Recently, a leadership crisis erupted at the TCN following a controversial boardroom shake-up involving Idigbe. On July 22, 2025, the company’s board purportedly held an emergency meeting where Idigbe was reportedly removed as chairman and replaced by Mrs. Erejuwa Gbadebo.
The board also announced the replacement of OOT Nominees Limited as company secretary, citing governance concerns and a conflict of interest. However, Idigbe has strongly refuted reports of his removal, describing the development as false and procedurally flawed.
He said the meeting was adjourned before any such action could be taken and insisted the matter was not on the agenda. He also questioned the legality of an Annual General Meeting (AGM) allegedly held on July 25, arguing it had been cancelled by regulators and that the circulated agenda was forged.
But aligning with the position of Idigbe, SEC, in the statement, maintained that the July 25, 2025 AGM was held in clear disregard of an express directive from the commission and in contravention of extant Nigerian laws governing such meetings.
“The Securities and Exchange Commission (the Commission) has keenly followed recent disturbing developments in The Tourist Company of Nigeria Plc (TCN) championed by some majority shareholders in the company.
“These developments include purportedly proceeding with an Annual General Meeting which was suspended by the Commission, and passing resolutions altering the Board composition by purportedly removing SEC appointed members of the Board and the Board Secretary without recourse to the Commission.
“The Commission, pursuant to its core mandate under the Investments and Securities Act, 2025, had taken regulatory steps including appointing two Interim Independent Directors into the Board of TCN Plc to ensure its survival as a going concern and to protect the interest of all shareholders especially those whose holdings cannot give them access to the Management and control of the company.
“The recent steps taken by the majority shareholders are poised to thwart the gains already made by the said regulatory intervention which had brought stability into the company and returned its shares to positive values.
“The Commission, by this notice, informs the general public and all stakeholders that TCN Plc remains under the Commission’s regulatory involvement. The Commission does not recognise the purported Annual General Meeting (AGM) of TCN Plc of July 25, 2025 held in clear disregard of an express directive from the Commission and in contravention of extant laws governing such meetings.

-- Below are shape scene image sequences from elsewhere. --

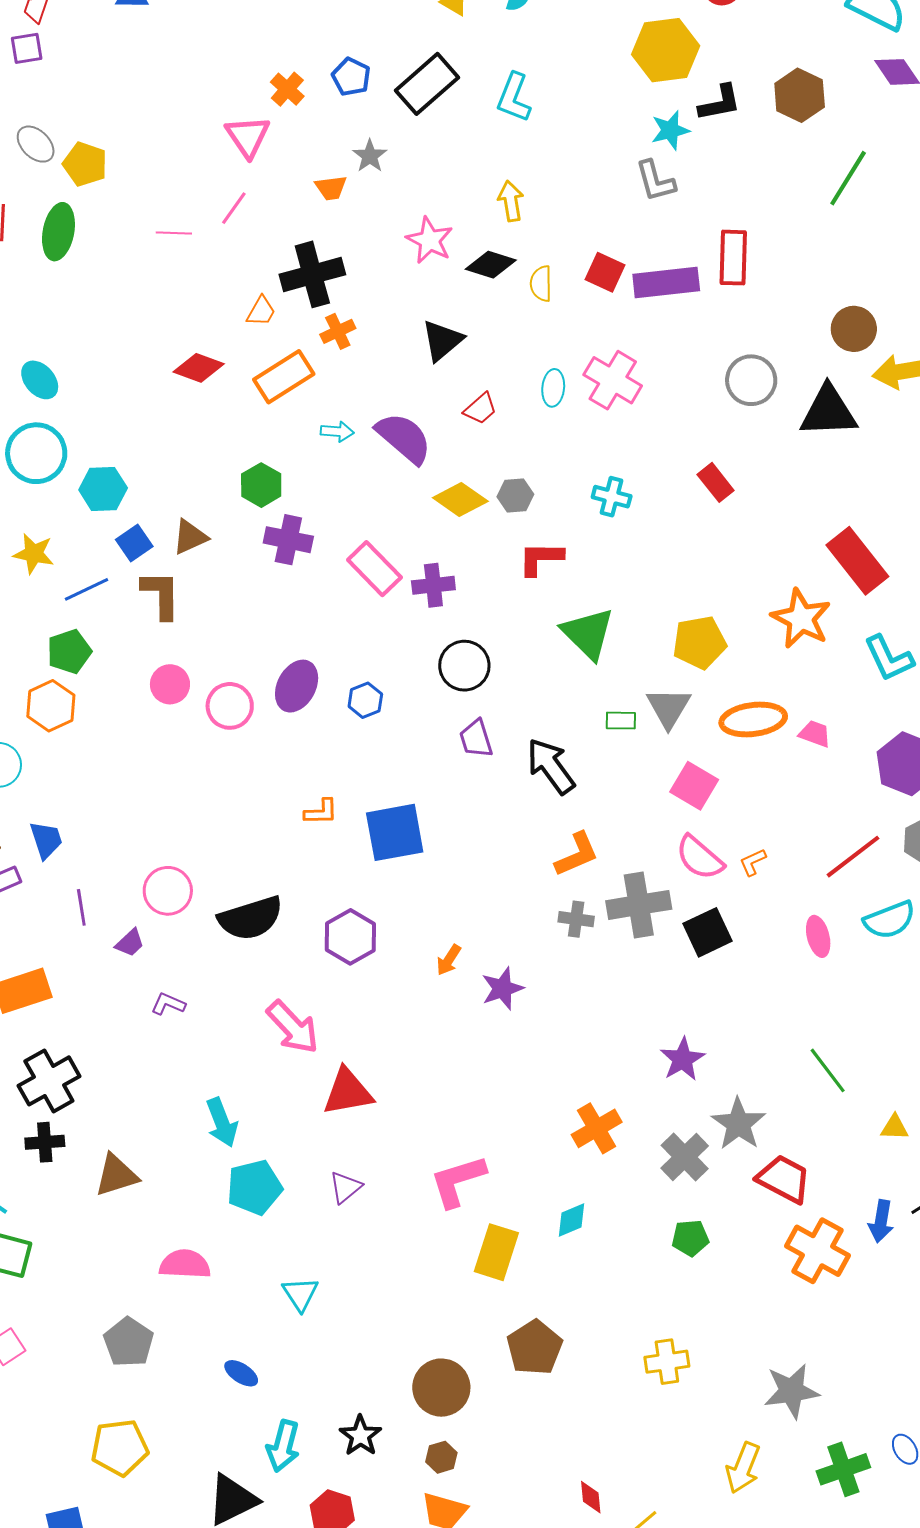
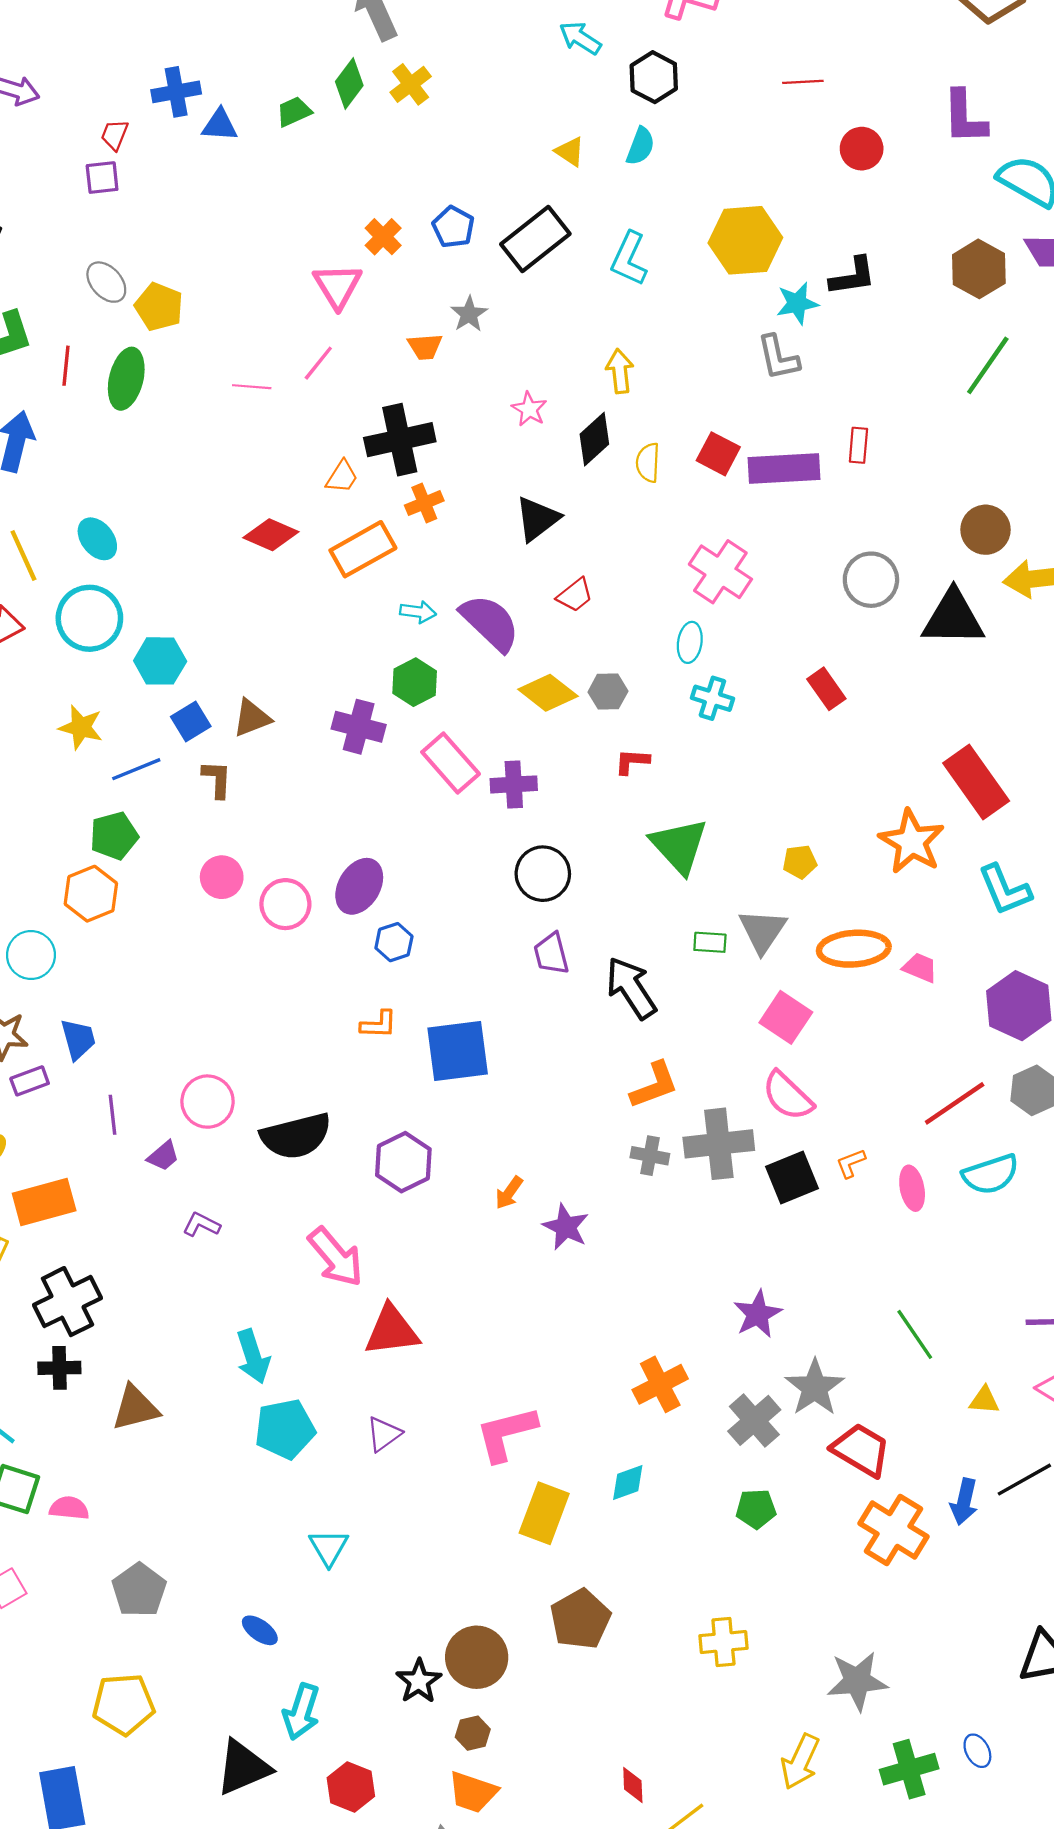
yellow hexagon: (666, 50) -> (745, 240), moved
brown hexagon: (800, 95) -> (979, 269), moved
pink star: (430, 240) -> (529, 409), size x0.7
red rectangle: (733, 258) -> (858, 445), size x0.6
black diamond: (491, 265) -> (594, 439), turned -63
cyan ellipse: (553, 388) -> (690, 642), moved
green hexagon: (261, 485) -> (415, 682), moved
red L-shape: (541, 558) -> (632, 761), size x0.7
brown L-shape: (161, 595) -> (217, 779), size x0.7
yellow pentagon: (699, 642) -> (800, 862), size x0.6
blue hexagon: (365, 700) -> (394, 942), moved
orange L-shape: (753, 862) -> (851, 1163), moved
purple star: (502, 989) -> (566, 1227), turned -30
pink semicircle: (185, 1264) -> (69, 1508), moved, size x0.7
black star: (360, 1436) -> (419, 1681), moved

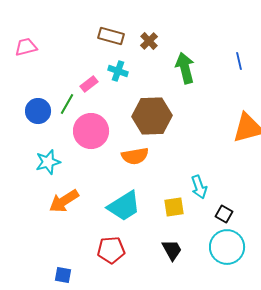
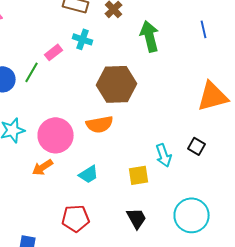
pink circle: (91, 131) -> (56, 135), moved
orange arrow: (64, 201) -> (42, 167), moved, size x0.7
cyan trapezoid: (124, 206) -> (88, 174), size x0.6
black square: (224, 214) -> (196, 146), moved

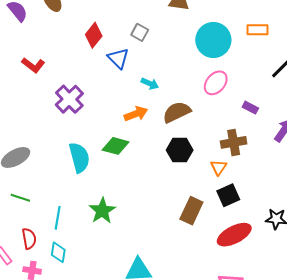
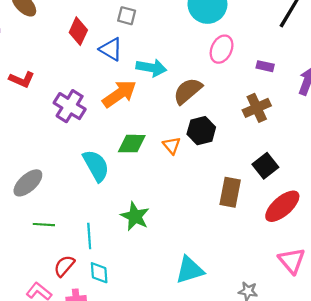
cyan arrow: (150, 84) -> (151, 68), size x1.5
orange arrow: (136, 114) -> (119, 94), moved, size x1.4
orange triangle: (219, 167) -> (172, 145), moved
red semicircle: (29, 239) -> (64, 266), turned -115

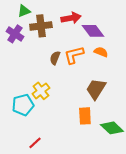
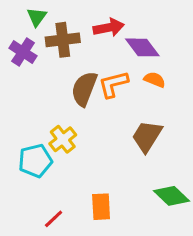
green triangle: (24, 11) -> (37, 17), turned -32
brown semicircle: (55, 58) -> (84, 89), size x1.6
orange rectangle: (85, 116) -> (101, 207), moved

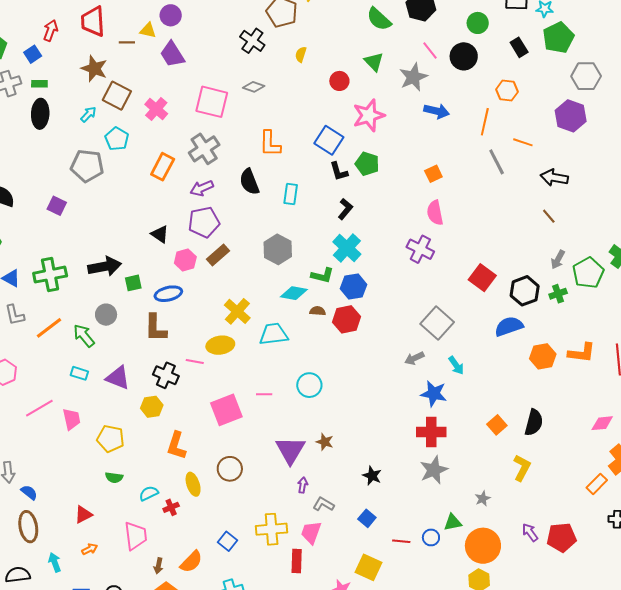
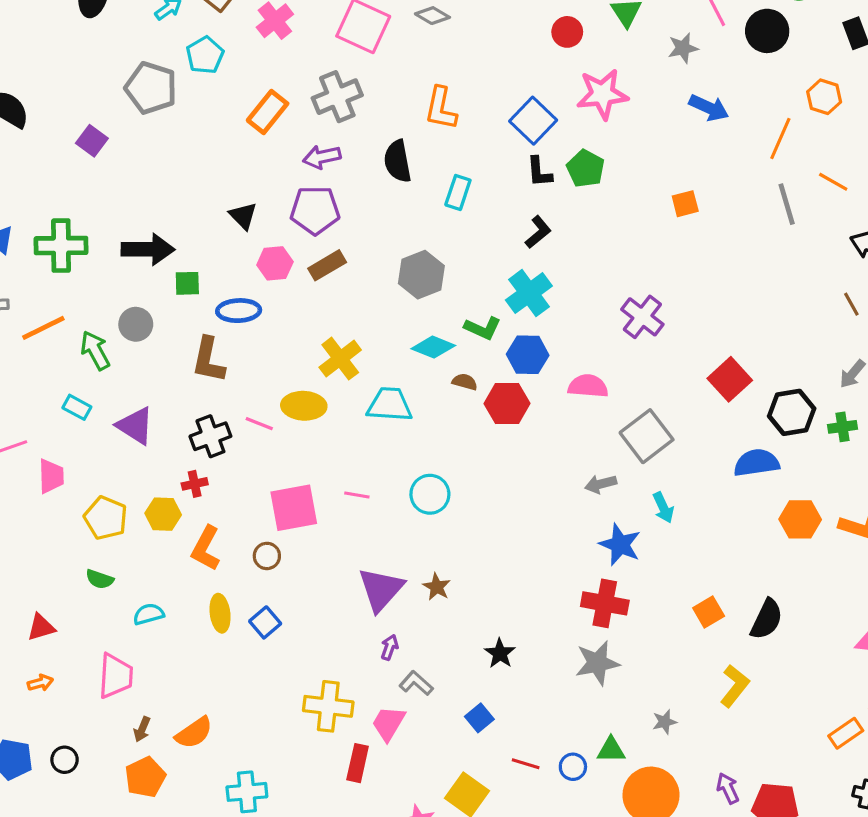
gray star: (413, 77) -> (683, 48), size x0.7
pink semicircle: (435, 213) -> (588, 386), moved, turned 95
black cross: (166, 375) -> (210, 436), turned 35
yellow hexagon: (152, 407) -> (163, 514), moved
brown circle: (230, 469) -> (267, 556), moved, size x0.7
red cross: (171, 507) -> (195, 484), moved
blue square: (227, 541) -> (265, 622), moved

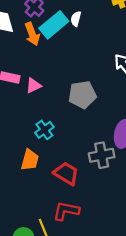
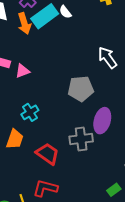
white semicircle: (76, 19) -> (65, 12), turned -56
gray pentagon: (82, 95) -> (81, 89), moved

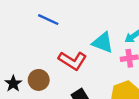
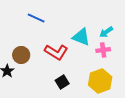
brown circle: (39, 80) -> (21, 55), moved

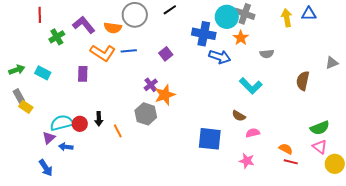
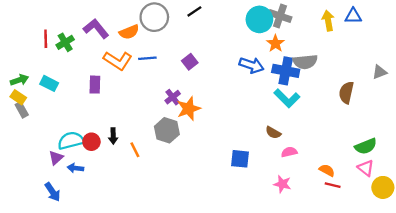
red line: (40, 15) -> (46, 39), moved
orange semicircle: (113, 28) -> (129, 32), turned -30
blue cross: (204, 34) -> (286, 71), moved
gray semicircle: (267, 54) -> (305, 62), size x1.5
yellow rectangle: (26, 107) -> (18, 97), moved
blue square: (210, 139) -> (240, 159), size x0.7

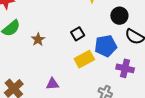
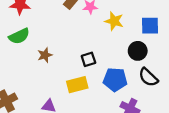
yellow rectangle: (84, 59) -> (77, 85), moved

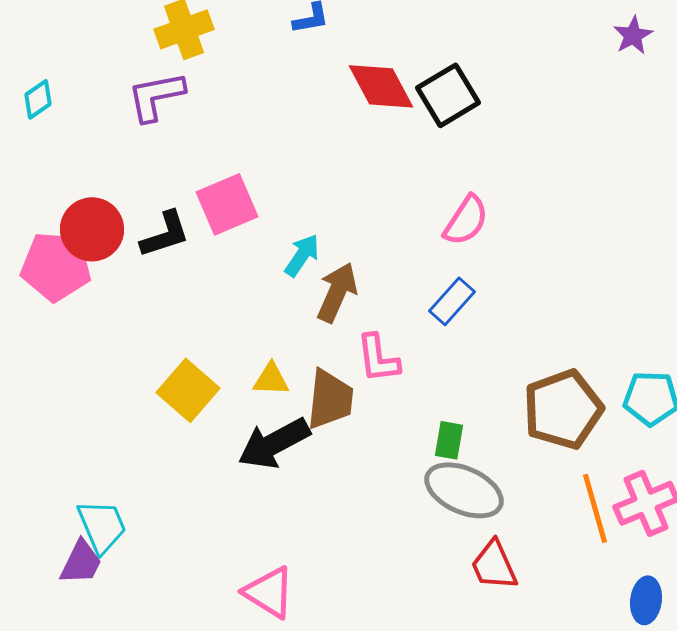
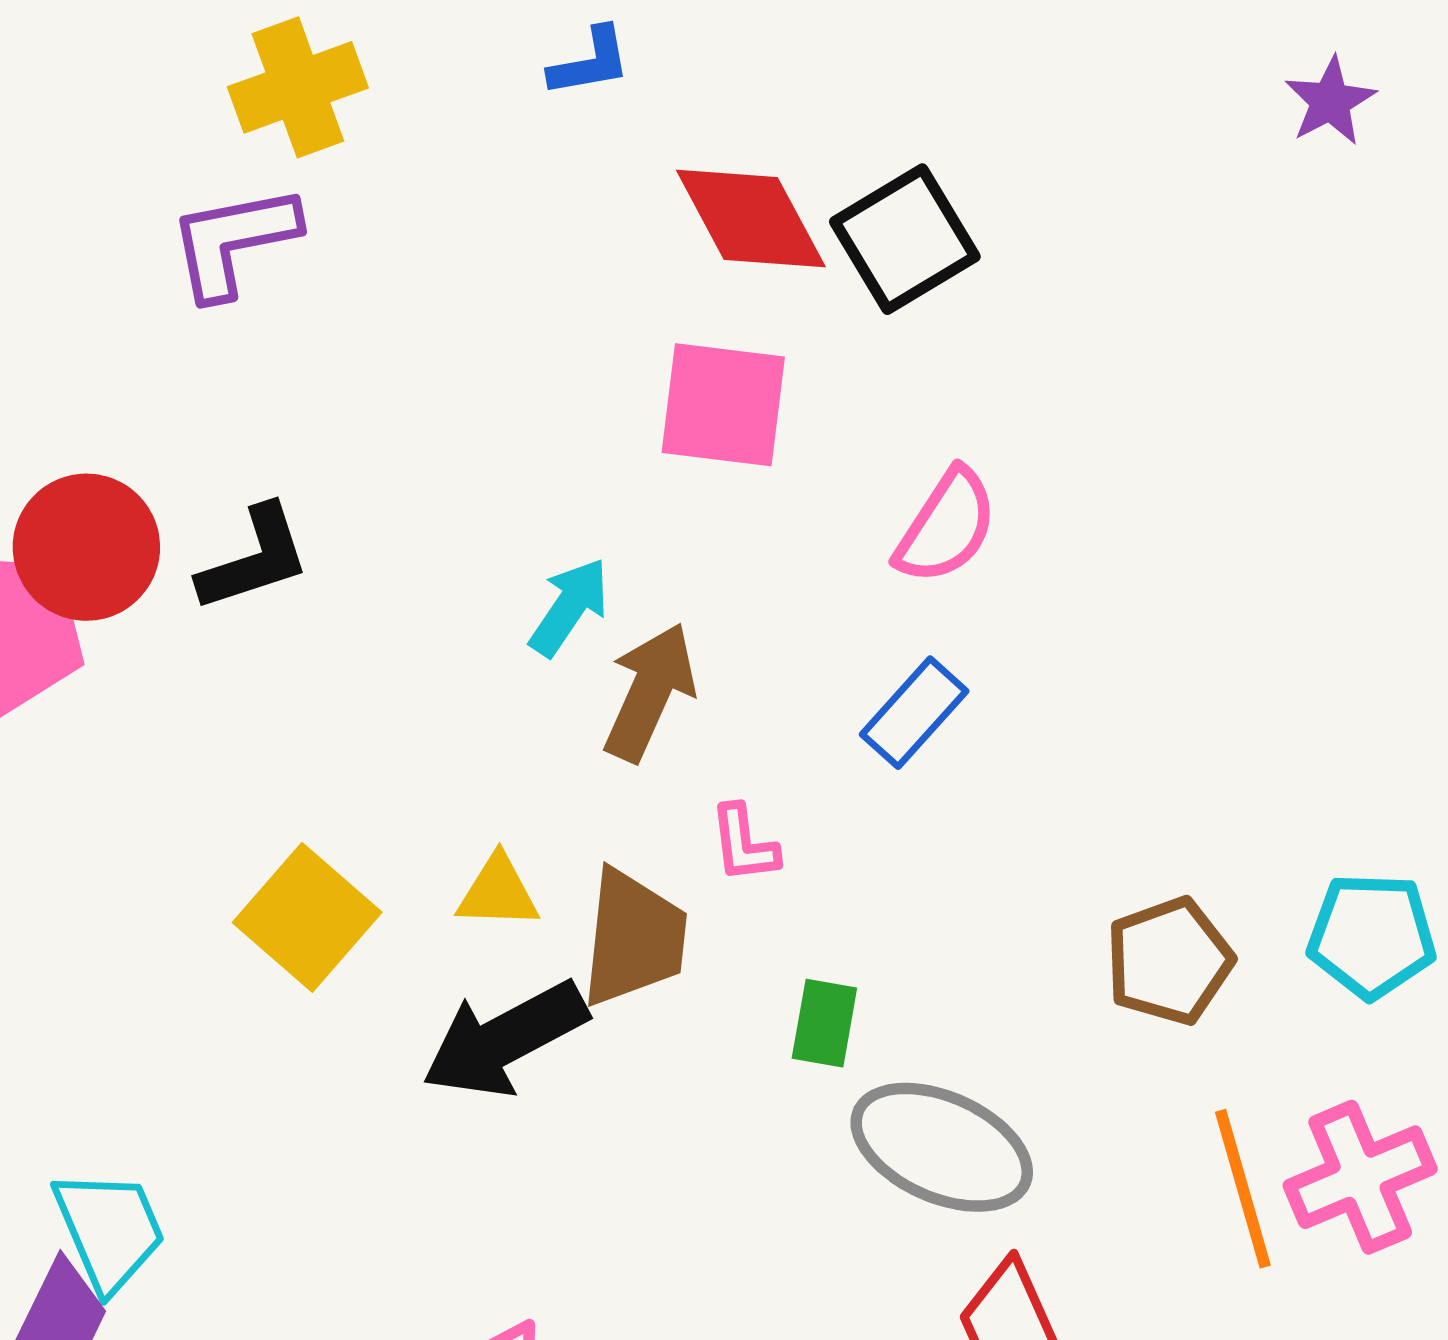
pink square: (227, 204) -> (723, 405), moved, turned 30
pink L-shape: (378, 358) -> (744, 844), size x0.7
brown pentagon: (563, 409) -> (1169, 961), size x0.7
green rectangle: (449, 440) -> (824, 1023), moved

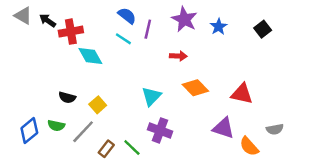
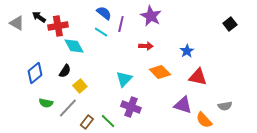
gray triangle: (23, 16) -> (17, 23), moved
blue star: (219, 27) -> (187, 51), moved
black square: (263, 29) -> (230, 24), moved
black semicircle: (67, 97) -> (65, 71), moved, turned -72
blue diamond: (29, 130) -> (35, 73), moved

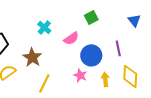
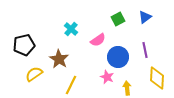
blue triangle: (134, 20) -> (145, 17), moved, turned 32
yellow arrow: (105, 79) -> (127, 88), moved

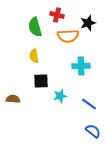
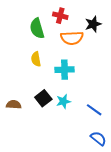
cyan cross: (81, 66) -> (64, 70), moved
black square: (41, 81) -> (43, 98), moved, turned -35

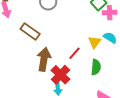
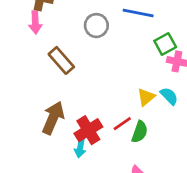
red line: (74, 53) -> (122, 124), moved
brown arrow: (44, 59) -> (53, 118), moved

“ The Commission shall accordingly discountenance any resolution passed in the said meeting until all legacy issues are fully resolved,” the SEC noted in the statement.
It pointed out that the Board of TCN Plc remains as constituted prior to the purported AGM, and the SEC appointed independent directors would remain on the Board of TCN Plc to ensure good governance, stability, the protection of minority investors and to ultimately maintain an orderly and fair market.
The Commission said it remains a law-abiding agency and would accordingly use all legal machinery at its disposal to uphold its regulatory mandate of investor protection and ensuring market discipline, urging all stakeholders and the investing public to be guided accordingly.